[Extracted page text data]
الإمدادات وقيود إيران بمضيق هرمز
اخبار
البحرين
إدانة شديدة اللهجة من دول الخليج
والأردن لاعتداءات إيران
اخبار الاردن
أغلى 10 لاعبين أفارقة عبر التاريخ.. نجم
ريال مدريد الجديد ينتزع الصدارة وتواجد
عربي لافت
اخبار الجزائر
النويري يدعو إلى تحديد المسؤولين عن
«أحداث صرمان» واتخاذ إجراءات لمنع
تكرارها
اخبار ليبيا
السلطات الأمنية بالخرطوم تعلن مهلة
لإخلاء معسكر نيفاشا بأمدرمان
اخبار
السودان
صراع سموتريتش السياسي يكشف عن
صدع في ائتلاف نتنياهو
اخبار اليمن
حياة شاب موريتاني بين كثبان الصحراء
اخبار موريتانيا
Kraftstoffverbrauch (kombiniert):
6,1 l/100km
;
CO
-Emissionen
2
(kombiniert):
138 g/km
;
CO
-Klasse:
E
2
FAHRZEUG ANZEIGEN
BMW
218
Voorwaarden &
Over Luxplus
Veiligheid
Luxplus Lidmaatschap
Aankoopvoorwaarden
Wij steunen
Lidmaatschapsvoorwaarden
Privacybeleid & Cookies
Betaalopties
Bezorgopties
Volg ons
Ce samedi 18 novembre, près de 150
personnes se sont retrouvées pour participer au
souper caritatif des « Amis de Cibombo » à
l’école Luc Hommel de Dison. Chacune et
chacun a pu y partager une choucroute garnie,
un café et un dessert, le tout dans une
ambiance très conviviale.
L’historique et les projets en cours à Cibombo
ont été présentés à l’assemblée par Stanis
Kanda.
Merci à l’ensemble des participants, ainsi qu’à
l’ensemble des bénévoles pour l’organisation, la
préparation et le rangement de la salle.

---

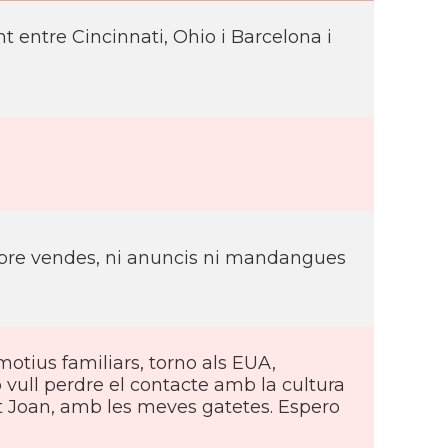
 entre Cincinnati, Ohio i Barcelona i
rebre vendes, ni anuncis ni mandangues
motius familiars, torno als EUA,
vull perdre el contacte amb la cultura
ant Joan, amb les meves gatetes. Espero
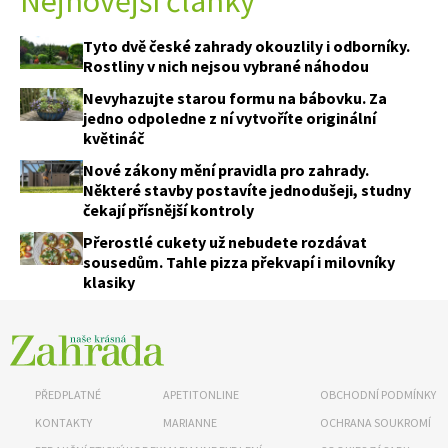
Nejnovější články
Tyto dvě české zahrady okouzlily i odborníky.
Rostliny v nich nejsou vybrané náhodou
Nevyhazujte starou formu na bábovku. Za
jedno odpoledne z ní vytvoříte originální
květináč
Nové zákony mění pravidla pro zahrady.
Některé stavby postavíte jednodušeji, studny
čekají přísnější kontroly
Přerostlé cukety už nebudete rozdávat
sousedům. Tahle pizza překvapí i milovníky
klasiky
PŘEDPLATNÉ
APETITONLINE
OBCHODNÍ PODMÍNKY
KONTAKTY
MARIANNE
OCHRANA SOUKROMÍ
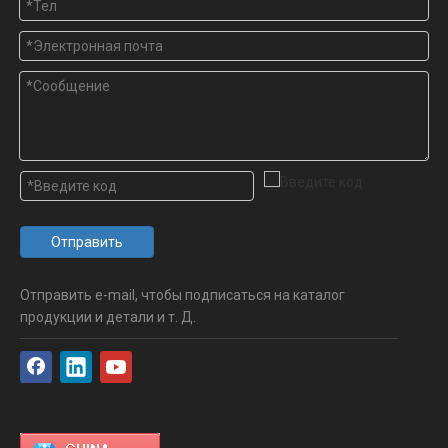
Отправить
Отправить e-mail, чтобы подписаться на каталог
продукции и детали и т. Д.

Activity: Both end lines included, restate word for word the lines above from the line with "FAHRZEUG ANZEIGEN" to the line with "préparation et le rangement de la salle.", and nothing else.

Answer space:
FAHRZEUG ANZEIGEN
BMW
218
Voorwaarden &
Over Luxplus
Veiligheid
Luxplus Lidmaatschap
Aankoopvoorwaarden
Wij steunen
Lidmaatschapsvoorwaarden
Privacybeleid & Cookies
Betaalopties
Bezorgopties
Volg ons
Ce samedi 18 novembre, près de 150
personnes se sont retrouvées pour participer au
souper caritatif des « Amis de Cibombo » à
l’école Luc Hommel de Dison. Chacune et
chacun a pu y partager une choucroute garnie,
un café et un dessert, le tout dans une
ambiance très conviviale.
L’historique et les projets en cours à Cibombo
ont été présentés à l’assemblée par Stanis
Kanda.
Merci à l’ensemble des participants, ainsi qu’à
l’ensemble des bénévoles pour l’organisation, la
préparation et le rangement de la salle.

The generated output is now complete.